My darling looked so glorious, that I was afraid of glancing at her, yet took in all her beauty. She was in a fright, no doubt; but nobody should see it; whereas I said (to myself at least), “I will go through it like a grave-digger.”
Lorna’s dress was of pure white, clouded with faint lavender (for the sake of the old Earl Brandir), and as simple as need be, except for perfect loveliness. I was afraid to look at her, as I said before, except when each of us said, “I will,” and then each dwelled upon the other.
It is impossible for any who have not loved as I have to conceive my joy and pride, when after ring and all was done, and the parson had blessed us, Lorna turned to look at me with her glances of subtle fun subdued by this great act.

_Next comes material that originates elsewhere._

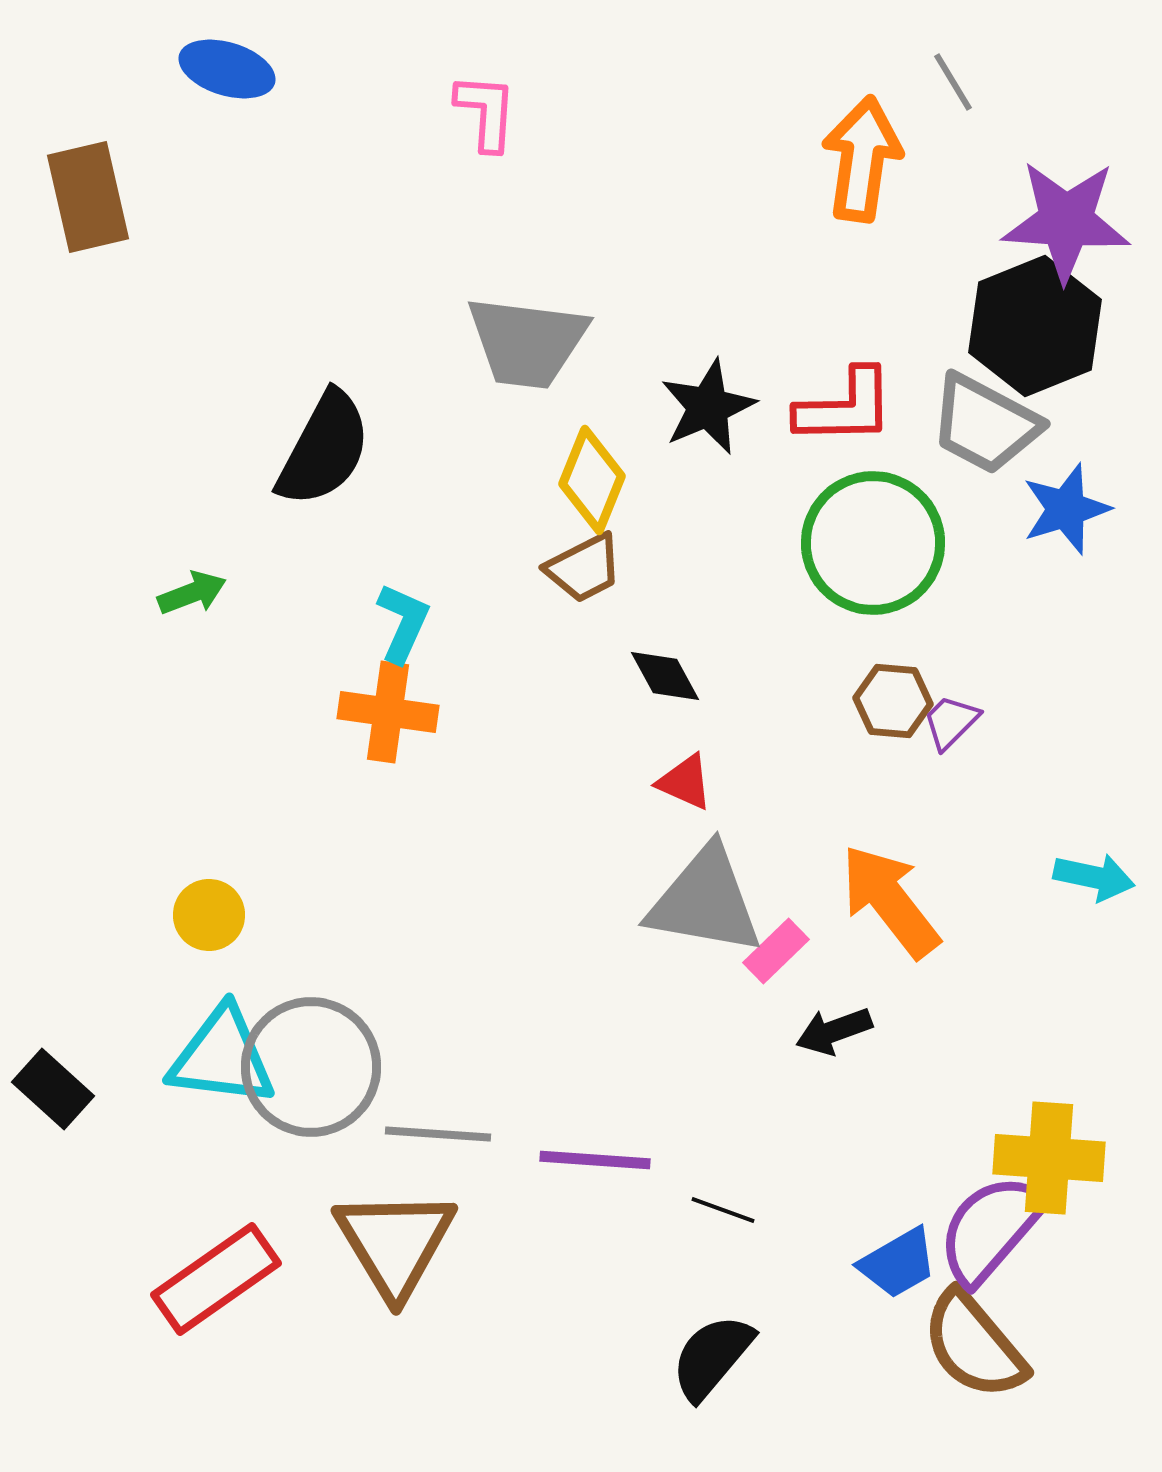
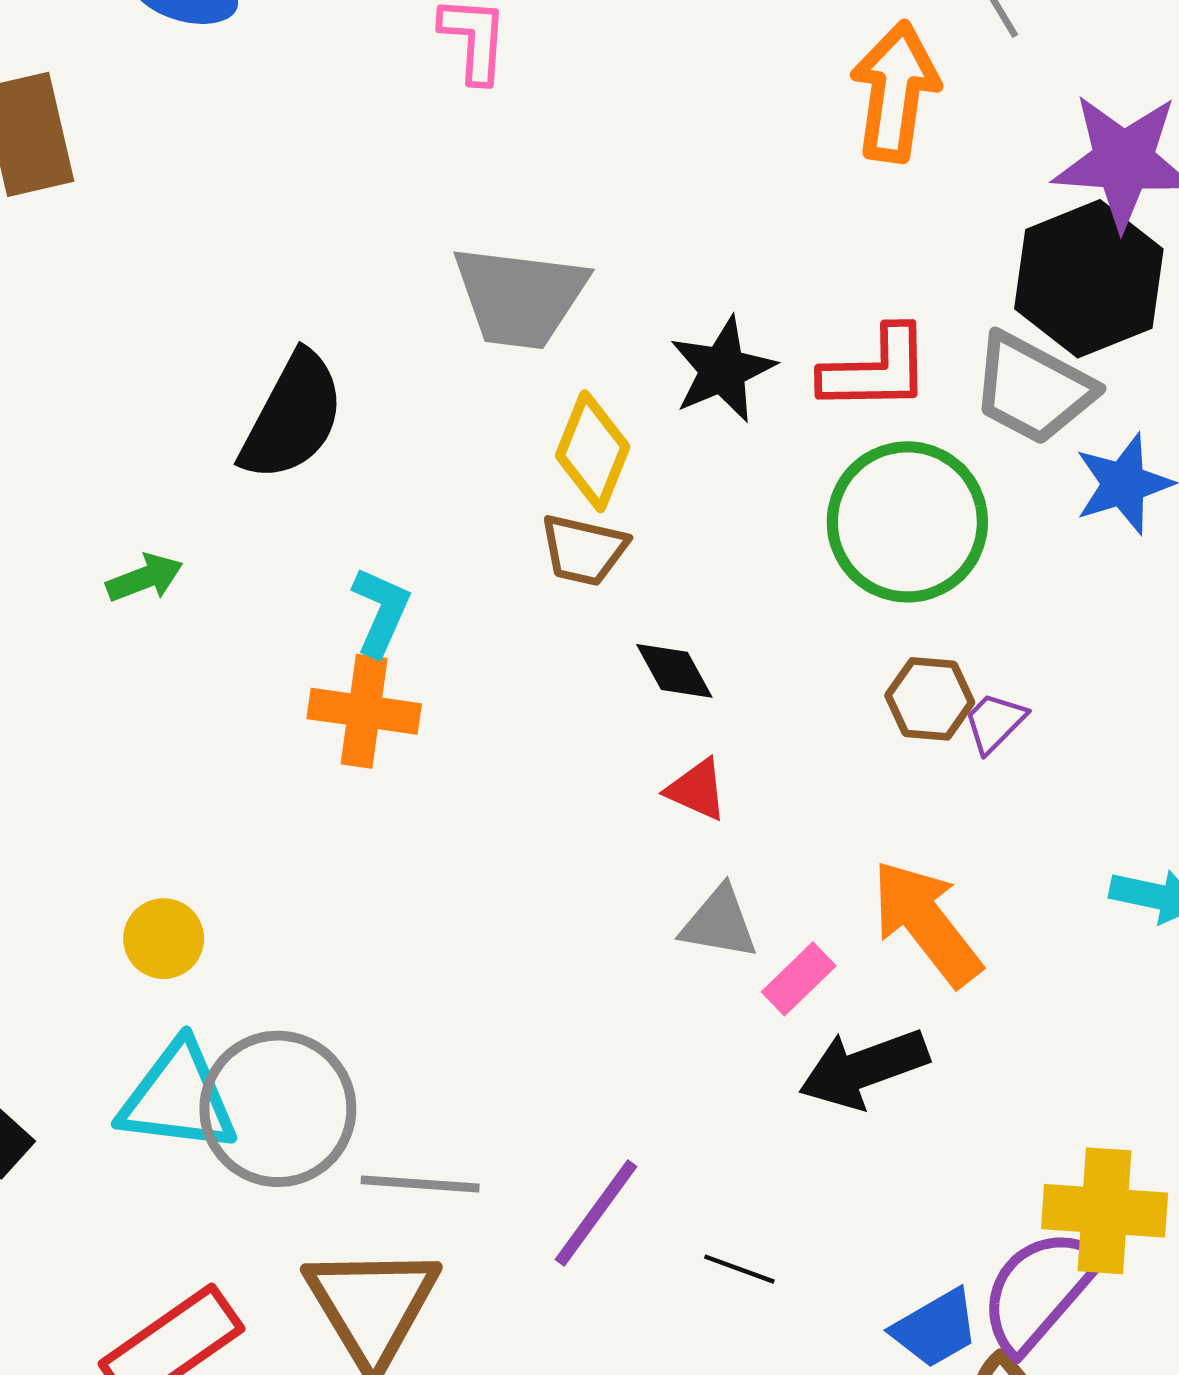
brown trapezoid: (584, 568) -> (584, 550), turned 40
gray triangle: (705, 901) -> (719, 923), size x0.6
black arrow: (834, 1031) -> (864, 1069), size x1.5
purple line: (595, 1160) -> (596, 1213), turned -58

Her eyes, which none on earth may ever equal, or compare with, told me such a depth of comfort, yet awaiting further commune, that I was almost amazed, thoroughly as I knew them. Darling eyes, the sweetest eyes, the loveliest, the most loving eyes—the sound of a shot rang through the church, and those eyes were filled with death.

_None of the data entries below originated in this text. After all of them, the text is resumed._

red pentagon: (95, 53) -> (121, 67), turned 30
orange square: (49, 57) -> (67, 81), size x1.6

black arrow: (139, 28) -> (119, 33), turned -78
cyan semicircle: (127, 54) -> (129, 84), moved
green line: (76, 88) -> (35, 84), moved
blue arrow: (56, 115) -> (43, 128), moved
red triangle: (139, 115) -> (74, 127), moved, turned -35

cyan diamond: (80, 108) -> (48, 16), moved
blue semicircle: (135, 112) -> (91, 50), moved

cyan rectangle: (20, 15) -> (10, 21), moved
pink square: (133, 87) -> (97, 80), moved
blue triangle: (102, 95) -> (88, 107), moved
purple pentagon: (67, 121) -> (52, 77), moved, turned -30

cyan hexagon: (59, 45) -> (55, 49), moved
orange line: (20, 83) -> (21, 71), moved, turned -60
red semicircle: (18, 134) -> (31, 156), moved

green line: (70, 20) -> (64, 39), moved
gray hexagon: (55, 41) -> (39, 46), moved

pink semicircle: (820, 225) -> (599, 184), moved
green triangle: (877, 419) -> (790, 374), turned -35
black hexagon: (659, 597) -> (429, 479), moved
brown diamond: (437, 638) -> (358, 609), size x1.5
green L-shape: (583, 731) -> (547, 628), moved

Lorna fell across my knees when I was going to kiss her, as the bridegroom is allowed to do, and encouraged, if he needs it; a flood of blood came out upon the yellow wood of the altar steps, and at my feet lay Lorna, trying to tell me some last message out of her faithful eyes. I lifted her up, and petted her, and coaxed her, but it was no good; the only sign of life remaining was a spirt of bright red blood.
Some men know what things befall them in the supreme time of their life—far above the time of death—but to me comes back as a hazy dream, without any knowledge in it, what I did, or felt, or thought, with my wife’s arms flagging, flagging, around my neck, as I raised her up, and softly put them there. She sighed a long sigh on my breast, for her last farewell to life, and then she grew so cold, and cold, that I asked the time of year.

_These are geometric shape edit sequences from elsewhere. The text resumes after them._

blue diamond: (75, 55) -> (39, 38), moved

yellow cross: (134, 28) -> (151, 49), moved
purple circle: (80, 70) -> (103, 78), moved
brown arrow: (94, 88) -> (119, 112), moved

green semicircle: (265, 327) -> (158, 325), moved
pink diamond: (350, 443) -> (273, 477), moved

It was Whit-Tuesday, and the lilacs all in blossom; and why I thought of the time of year, with the young death in my arms, God or His angels, may decide, having so strangely given us. Enough that so I did, and looked; and our white lilacs were beautiful. Then I laid my wife in my mother’s arms, and begging that no one would make a noise, went forth for my revenge.
Of course, I knew who had done it. There was but one man in the world, or at any rate, in our part of it, who could have done such a thing—such a thing. I use no harsher word about it, while I leaped upon our best horse, with bridle but no saddle, and set the head of Kickums towards the course now pointed out to me. Who showed me the course, I cannot tell. I only know that I took it. And the men fell back before me.
Weapon of no sort had I. Unarmed, and wondering at my strange attire (with a bridal vest, wrought by our Annie, and red with the blood of the bride), I went forth just to find out this; whether in this world there be or be not God of justice.